Will the White House appeal latest DADT ruling?
Published: July 11, 2011
WASHINGTON — Critics of a court decision overturning the “don’t ask, don’t tell” law are urging President Barack Obama to appeal the ruling, even if it won’t stop the repeal of the controversial law.
On Friday, Defense Department officials announced they would halt all enforcement of the “don’t ask, don’t tell” law and allow openly gay recruits to enlist, after a court ruling earlier in the week blocked enforcement of the law. That could change if Justice Department officials appeal the ruling, as they did in October, but they have not indicated whether the administration will do so.
In an statement released this weekend, the American Legion implored the White House to keep fighting the issue in court, saying the court actions create confusion and frustration for members of the military.
“By allowing judges to institute military policy, we diminish the roles of the secretary of defense, the joint chiefs of staff, Congress and the constitutionally mandated role of the nation’s commander-in-chief,” American Legion National Commander Jimmie Foster wrote. The Legion has publicly opposed repealing the 18-year-old ban on openly gay troops.

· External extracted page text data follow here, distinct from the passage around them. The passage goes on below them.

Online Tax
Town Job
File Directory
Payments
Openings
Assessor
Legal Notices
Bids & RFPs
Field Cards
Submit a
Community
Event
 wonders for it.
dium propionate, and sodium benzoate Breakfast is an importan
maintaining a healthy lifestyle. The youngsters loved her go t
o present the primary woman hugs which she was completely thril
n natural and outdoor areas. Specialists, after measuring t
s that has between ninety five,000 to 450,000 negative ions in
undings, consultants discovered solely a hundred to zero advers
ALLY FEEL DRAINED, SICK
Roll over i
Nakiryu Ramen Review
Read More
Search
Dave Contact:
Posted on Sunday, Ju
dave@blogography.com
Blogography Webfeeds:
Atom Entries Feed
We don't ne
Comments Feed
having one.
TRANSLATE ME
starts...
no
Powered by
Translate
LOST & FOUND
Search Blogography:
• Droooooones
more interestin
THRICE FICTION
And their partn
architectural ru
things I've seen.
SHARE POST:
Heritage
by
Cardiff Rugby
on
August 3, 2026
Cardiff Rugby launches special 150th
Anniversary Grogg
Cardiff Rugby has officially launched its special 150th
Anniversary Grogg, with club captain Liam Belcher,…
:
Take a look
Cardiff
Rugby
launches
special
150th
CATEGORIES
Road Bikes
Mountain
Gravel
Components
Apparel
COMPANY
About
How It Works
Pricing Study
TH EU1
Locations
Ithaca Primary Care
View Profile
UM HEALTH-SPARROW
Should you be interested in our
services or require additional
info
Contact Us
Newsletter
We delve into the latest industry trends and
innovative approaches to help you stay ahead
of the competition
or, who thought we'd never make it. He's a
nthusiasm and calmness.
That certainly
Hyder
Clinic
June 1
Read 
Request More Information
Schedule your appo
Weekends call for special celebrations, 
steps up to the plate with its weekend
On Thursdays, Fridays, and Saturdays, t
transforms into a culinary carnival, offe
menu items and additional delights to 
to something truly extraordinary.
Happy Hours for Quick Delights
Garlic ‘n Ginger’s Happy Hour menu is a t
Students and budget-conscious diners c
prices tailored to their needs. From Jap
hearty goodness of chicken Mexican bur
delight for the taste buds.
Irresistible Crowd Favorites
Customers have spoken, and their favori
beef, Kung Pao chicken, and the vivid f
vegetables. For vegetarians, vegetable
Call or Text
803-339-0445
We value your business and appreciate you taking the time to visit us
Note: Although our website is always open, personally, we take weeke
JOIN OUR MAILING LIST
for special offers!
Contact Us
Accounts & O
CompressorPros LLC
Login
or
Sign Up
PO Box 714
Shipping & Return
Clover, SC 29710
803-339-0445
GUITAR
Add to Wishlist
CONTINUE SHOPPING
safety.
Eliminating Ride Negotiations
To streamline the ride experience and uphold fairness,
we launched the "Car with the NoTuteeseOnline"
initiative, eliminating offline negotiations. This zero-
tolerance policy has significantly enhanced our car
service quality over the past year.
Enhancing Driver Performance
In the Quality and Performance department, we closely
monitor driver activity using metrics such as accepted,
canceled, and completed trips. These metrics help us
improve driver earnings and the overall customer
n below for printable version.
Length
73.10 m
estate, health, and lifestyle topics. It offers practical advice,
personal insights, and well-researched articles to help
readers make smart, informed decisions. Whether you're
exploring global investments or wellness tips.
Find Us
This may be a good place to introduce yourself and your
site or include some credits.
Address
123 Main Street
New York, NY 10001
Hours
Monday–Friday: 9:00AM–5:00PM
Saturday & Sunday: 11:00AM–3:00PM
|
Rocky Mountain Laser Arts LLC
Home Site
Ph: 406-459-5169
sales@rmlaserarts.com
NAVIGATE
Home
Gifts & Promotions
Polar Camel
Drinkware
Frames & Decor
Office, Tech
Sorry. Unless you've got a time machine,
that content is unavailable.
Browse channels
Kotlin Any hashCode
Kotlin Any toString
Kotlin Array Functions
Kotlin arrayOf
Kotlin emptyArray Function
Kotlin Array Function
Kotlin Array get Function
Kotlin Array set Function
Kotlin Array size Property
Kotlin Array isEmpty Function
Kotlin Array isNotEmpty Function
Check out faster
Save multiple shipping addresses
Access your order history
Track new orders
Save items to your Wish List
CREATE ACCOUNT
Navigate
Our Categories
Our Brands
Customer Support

“Simply put, the military’s role is to fight and win our nation’s wars. Judges lack the expertise and, in my opinion, the authority on how to best do this. This lack of consistency and expertise by the courts makes it very difficult to operate a first-rate military, much less fight two wars.”
Members of the conservative Family Research Council also attacked the court ruling last week, saying in a statement that it “wrongly and irresponsibly usurped the role of Congress, the President and military leaders in setting policy for the armed forces.”
A three-judge panel in the Ninth Circuit Court is scheduled to hear arguments on the constitutionality of the ‘don’t ask, don’t tell’ law next month. If the White House decides not to fight the case, and the court agrees with the earlier ruling that the law is unconstitutional, it could open the door for lawsuits seeking back pay and benefits by troops dismissed for being gay.
Administration officials used that rationale to fight the ruling last in October, even as they publicly stated that they wanted the law repealed. Even if they win the legal fight on the issue, the law will still likely come off the books this fall, under plans laid out by Congress and the Pentagon late last year.
Still, Foster argues that the threat of legal precedent makes the courts fight necessary to “defend the president’s constitutional role as commander in chief.”
In a statement Friday, Defense Department spokeswoman Cynthia Smith said even though the “don’t ask, don’t tell” law isn’t being enforced, “it remains the policy of the Department of Defense not to ask servicemembers or applicants about their sexual orientation, to treat all members with dignity and respect, and to ensure maintenance of good order and discipline.”